# TASK GOAL
Filter the entries down to the lines holding "They", then copy those lines.

# DATA EXCERPTS
○ ○ ○

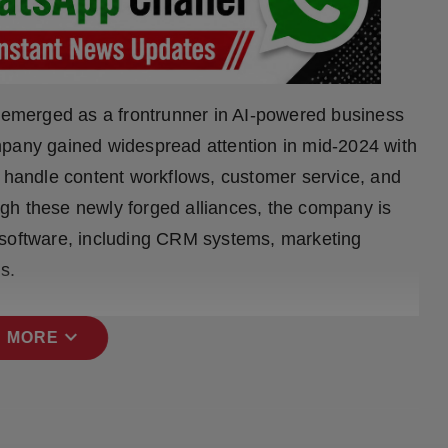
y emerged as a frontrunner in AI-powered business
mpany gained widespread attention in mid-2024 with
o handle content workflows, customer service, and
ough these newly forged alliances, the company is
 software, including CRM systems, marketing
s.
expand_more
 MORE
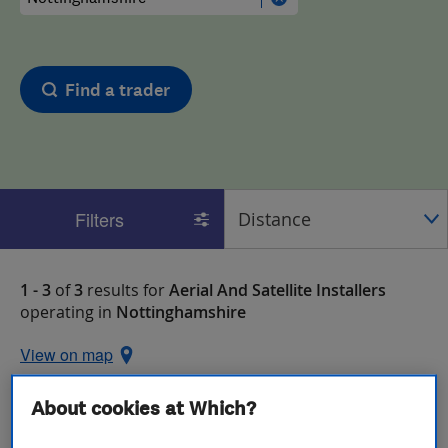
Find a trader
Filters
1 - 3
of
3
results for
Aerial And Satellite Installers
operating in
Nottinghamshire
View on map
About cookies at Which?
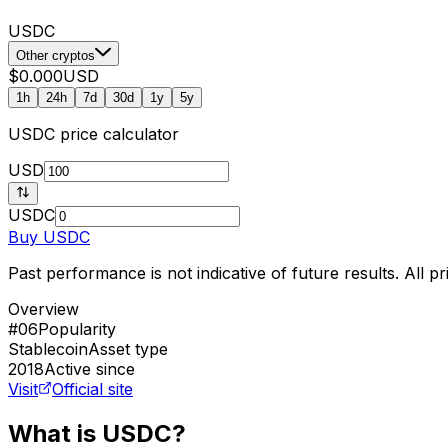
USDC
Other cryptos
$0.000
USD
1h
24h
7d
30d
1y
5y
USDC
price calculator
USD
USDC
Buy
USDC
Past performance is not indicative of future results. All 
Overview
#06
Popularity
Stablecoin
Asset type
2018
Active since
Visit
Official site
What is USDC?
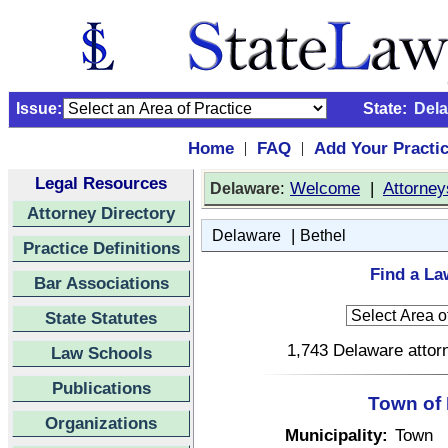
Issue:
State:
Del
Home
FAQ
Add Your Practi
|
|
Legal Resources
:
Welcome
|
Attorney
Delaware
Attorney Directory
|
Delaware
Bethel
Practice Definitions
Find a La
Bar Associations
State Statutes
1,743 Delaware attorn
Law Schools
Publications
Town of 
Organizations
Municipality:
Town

○ ○ ○

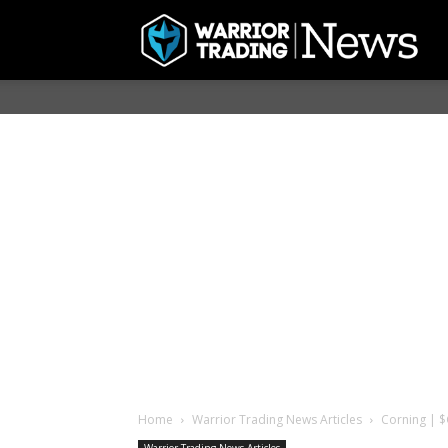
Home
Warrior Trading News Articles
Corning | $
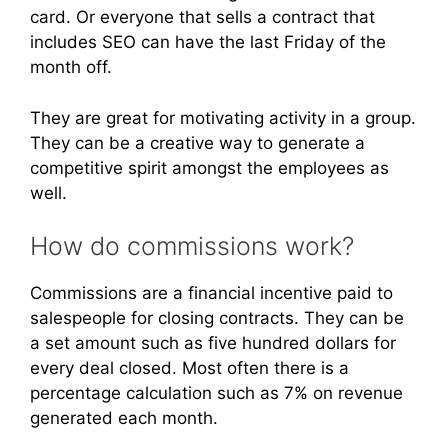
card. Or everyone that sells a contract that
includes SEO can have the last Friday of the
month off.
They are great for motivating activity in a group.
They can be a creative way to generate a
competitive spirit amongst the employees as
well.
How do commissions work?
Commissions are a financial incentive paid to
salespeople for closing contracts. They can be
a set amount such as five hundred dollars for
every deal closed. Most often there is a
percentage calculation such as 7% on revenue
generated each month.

○ ○ ○

# WORKED SOLUTION
They are great for motivating activity in a group.
They can be a creative way to generate a
salespeople for closing contracts. They can be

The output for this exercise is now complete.